Stored data entries
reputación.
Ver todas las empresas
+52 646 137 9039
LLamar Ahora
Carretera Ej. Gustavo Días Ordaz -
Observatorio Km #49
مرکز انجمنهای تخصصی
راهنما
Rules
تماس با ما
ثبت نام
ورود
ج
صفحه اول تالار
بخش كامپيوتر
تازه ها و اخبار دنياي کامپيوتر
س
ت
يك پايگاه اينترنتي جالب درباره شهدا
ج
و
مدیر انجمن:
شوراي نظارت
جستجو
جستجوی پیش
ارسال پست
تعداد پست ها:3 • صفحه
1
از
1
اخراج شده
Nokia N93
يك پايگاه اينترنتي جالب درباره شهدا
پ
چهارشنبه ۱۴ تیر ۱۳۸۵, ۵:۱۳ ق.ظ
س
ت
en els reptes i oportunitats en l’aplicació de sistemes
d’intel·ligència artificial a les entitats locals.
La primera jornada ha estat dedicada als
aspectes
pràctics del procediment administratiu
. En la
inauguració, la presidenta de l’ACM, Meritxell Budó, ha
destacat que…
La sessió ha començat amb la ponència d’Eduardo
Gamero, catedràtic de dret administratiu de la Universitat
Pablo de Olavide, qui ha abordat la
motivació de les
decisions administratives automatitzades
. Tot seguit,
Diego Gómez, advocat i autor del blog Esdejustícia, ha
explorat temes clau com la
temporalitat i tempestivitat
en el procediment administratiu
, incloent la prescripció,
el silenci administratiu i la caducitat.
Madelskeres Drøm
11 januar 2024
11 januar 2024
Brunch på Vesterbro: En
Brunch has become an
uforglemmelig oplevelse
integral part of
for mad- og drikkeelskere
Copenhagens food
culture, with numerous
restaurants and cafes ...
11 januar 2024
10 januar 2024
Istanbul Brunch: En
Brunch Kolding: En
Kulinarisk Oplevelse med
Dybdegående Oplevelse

* * *

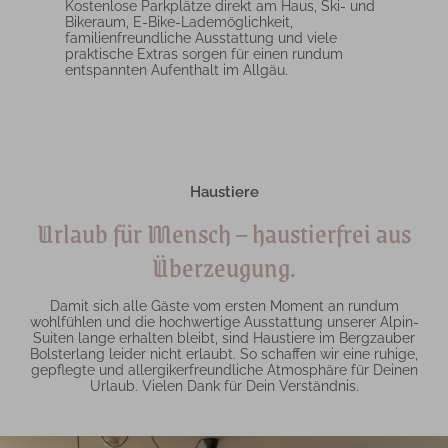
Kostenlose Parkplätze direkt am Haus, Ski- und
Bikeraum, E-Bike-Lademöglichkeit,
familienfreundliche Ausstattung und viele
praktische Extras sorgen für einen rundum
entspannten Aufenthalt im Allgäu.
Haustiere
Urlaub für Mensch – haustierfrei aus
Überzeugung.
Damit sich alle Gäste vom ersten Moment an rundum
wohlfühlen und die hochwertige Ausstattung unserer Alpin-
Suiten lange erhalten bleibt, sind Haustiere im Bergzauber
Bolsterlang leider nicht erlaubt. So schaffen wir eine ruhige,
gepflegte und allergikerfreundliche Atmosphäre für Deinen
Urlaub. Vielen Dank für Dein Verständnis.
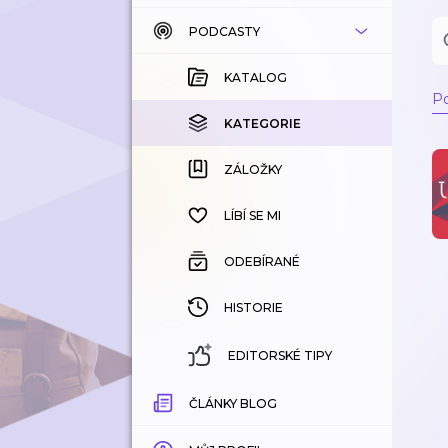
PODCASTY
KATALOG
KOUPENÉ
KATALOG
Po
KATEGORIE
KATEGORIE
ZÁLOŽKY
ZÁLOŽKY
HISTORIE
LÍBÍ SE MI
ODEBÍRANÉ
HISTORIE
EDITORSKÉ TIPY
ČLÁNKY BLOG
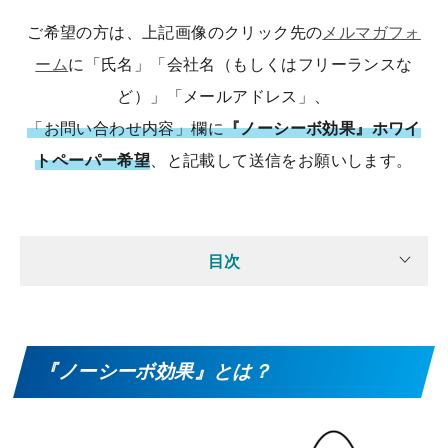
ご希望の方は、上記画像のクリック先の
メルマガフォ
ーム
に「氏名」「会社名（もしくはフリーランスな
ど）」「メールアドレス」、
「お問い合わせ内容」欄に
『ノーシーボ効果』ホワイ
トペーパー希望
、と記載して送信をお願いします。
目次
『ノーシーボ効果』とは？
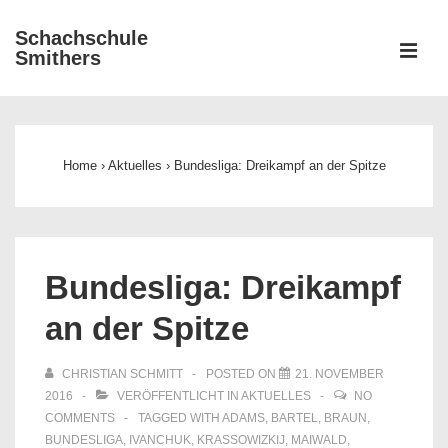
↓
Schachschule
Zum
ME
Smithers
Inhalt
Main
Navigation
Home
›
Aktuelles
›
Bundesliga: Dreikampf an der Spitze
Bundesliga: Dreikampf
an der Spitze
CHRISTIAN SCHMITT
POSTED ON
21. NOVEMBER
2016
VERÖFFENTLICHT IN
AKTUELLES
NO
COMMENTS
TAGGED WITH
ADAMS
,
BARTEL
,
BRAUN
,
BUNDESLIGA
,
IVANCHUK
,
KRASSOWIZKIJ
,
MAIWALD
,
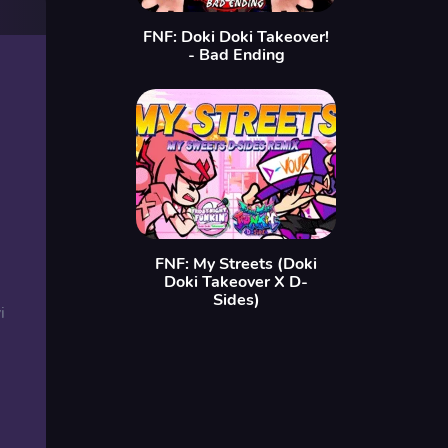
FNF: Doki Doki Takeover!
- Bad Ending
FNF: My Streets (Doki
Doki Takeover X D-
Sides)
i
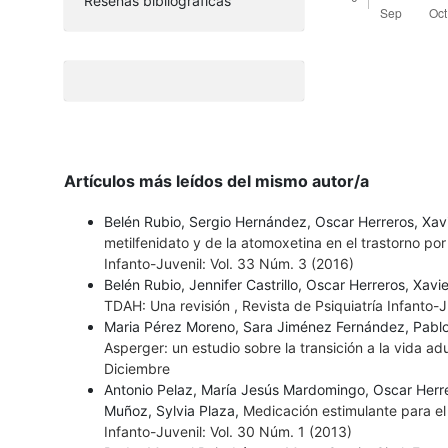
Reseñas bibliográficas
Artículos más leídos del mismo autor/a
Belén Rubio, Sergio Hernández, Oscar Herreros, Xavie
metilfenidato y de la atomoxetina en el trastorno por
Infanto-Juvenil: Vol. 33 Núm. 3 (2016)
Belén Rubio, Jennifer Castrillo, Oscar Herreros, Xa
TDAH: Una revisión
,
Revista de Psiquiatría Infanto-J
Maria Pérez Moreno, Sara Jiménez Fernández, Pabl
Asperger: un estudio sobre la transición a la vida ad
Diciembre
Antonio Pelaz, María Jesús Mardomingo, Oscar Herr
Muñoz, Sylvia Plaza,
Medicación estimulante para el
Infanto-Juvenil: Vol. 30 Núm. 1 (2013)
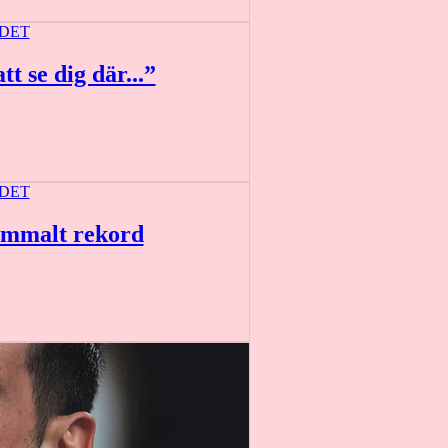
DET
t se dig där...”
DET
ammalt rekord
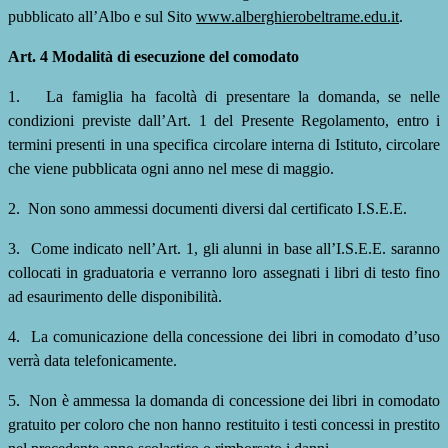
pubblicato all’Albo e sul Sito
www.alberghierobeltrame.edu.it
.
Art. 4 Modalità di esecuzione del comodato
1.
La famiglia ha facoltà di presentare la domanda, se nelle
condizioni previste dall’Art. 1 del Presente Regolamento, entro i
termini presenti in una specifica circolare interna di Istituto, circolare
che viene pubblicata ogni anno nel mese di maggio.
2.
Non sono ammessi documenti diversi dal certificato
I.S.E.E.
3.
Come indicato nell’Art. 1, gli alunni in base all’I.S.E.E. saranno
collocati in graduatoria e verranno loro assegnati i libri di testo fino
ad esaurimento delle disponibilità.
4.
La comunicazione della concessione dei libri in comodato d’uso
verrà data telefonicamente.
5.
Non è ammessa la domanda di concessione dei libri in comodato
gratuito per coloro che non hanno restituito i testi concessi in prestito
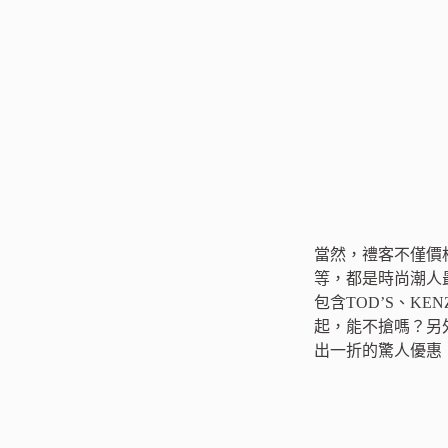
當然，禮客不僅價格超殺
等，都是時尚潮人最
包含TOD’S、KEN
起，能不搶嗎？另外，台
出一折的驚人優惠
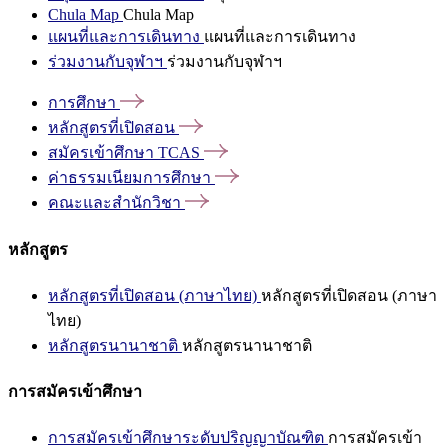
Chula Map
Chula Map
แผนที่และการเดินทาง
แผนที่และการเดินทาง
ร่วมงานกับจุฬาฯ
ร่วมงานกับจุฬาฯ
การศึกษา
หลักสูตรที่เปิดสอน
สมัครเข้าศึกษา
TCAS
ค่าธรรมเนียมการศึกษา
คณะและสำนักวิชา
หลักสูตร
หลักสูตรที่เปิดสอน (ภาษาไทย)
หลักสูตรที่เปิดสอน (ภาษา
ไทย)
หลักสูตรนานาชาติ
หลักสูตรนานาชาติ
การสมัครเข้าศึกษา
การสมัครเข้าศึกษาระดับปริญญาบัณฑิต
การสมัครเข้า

* What you need to do:
Retype only the lines above between the line with "decisions administratives automatitzades" and the line with "Istanbul Brunch: En", counting those two lines as well, and keep every character as it is.

* Answer area:
decisions administratives automatitzades
. Tot seguit,
Diego Gómez, advocat i autor del blog Esdejustícia, ha
explorat temes clau com la
temporalitat i tempestivitat
en el procediment administratiu
, incloent la prescripció,
el silenci administratiu i la caducitat.
Madelskeres Drøm
11 januar 2024
11 januar 2024
Brunch på Vesterbro: En
Brunch has become an
uforglemmelig oplevelse
integral part of
for mad- og drikkeelskere
Copenhagens food
culture, with numerous
restaurants and cafes ...
11 januar 2024
10 januar 2024
Istanbul Brunch: En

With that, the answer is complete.